Earlier this week Google’s “head of web spam”—Matt Cutts—posted on his blog that they’re implementing a change in their algorithm that impacts those that publish content from elsewhere on the Web.
The changes are all about ranking the original sources of content higher than those who scrape/republish/copy it. This has always been Google’s intent but increasingly some have been seeing scraped content ranking higher than original sources.
In Matt’s words:
“The net effect is that searchers are more likely to see the sites that wrote the original content rather than a site that scraped or copied the original site’s content.”
This has a couple of implications for bloggers of different types.
For those who produce blogs with original content, it hopefully means not being out-ranked by other sites reproducing your content (with or without permission). As someone who finds his own content appearing on other sites many times a day (many times without credit of the source), for me this is a welcome change.

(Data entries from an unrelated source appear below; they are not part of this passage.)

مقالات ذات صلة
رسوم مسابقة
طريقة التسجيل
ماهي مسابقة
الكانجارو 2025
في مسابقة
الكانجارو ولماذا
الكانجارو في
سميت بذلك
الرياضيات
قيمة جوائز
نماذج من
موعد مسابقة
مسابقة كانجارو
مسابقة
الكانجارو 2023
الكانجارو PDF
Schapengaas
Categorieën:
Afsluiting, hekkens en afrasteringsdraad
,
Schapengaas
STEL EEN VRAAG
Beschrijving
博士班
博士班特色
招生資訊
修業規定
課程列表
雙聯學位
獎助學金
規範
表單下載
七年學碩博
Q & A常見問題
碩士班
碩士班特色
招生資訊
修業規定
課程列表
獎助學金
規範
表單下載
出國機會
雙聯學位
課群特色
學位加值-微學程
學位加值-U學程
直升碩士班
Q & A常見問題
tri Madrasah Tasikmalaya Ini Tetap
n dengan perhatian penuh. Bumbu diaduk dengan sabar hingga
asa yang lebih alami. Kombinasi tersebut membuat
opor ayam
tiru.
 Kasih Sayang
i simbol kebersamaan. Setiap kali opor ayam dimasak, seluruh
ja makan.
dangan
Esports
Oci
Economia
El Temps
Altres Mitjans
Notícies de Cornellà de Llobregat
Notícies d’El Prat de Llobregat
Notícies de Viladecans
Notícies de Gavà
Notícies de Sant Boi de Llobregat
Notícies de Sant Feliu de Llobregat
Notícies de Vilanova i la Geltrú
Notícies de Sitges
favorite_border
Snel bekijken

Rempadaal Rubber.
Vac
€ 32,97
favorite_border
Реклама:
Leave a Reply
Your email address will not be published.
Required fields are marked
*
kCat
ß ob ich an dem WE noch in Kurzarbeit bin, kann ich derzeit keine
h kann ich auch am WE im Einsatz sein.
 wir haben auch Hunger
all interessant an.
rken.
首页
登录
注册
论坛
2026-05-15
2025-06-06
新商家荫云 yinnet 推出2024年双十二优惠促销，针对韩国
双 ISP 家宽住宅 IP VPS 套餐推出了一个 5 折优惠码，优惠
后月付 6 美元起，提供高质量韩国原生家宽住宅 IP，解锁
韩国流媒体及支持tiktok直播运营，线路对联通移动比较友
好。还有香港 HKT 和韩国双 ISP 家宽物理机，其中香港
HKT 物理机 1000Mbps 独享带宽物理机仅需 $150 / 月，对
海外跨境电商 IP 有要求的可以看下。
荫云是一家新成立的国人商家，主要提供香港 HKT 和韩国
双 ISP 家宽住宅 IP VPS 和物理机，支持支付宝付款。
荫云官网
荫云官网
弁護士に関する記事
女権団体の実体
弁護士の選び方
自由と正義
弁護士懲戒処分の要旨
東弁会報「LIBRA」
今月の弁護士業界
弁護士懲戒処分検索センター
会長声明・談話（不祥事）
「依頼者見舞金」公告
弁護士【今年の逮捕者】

For those who do use scraping (or syndication) strategies, this news might stimulate a rethink in that approach. I know there are times and places for syndication (particularly if you do so with permission), but this serves as a reminder that in most cases if you’re looking to build a prominent and successful blog, you need to produce something that’s not only relevant and useful, but is also unique.
I was so happy to see this change in Google. In my blogs and columns there is nothing more disheartening than to spend time putting together a thoughtful post, calling around for quotes and facts, and then seeing people lift it and drop it onto another site – without the links to the people being quoted, and without links to my writing. At a sentence or two, I’m flattered and expect them to make attribution and link to the article I wrote. Using the whole article or the guts of the article? Bah! Good for Google!
At last Google is going is going to make this happen. There will not be content copying any more. Real bloggers will be very much delighted to know this.
Sometime, we get sick chasing the copy cats in frustration. Hopefully this helps and with a effective algorithm hopefully gives credit to original author by identifying correctly.
It’ll be interesting to see how it all plays out. Seems like every time there is progress made in one area, those taking advantage just figure out a new work-around.
I’ve had a big problem with content scraping as I post up available domain names I’ve found on my blog for others to browse through and purchase if one interests them. Never fails, within a day of posting them up, I see some other site with the same list of available domains. ;-) Oh well. The more the merrier, but a link back WOULD be nice!
Thomas @ 99niches.com
I’m a journalist. Journalists can use a sentence or two from copyrighted material for review or commenting purposes.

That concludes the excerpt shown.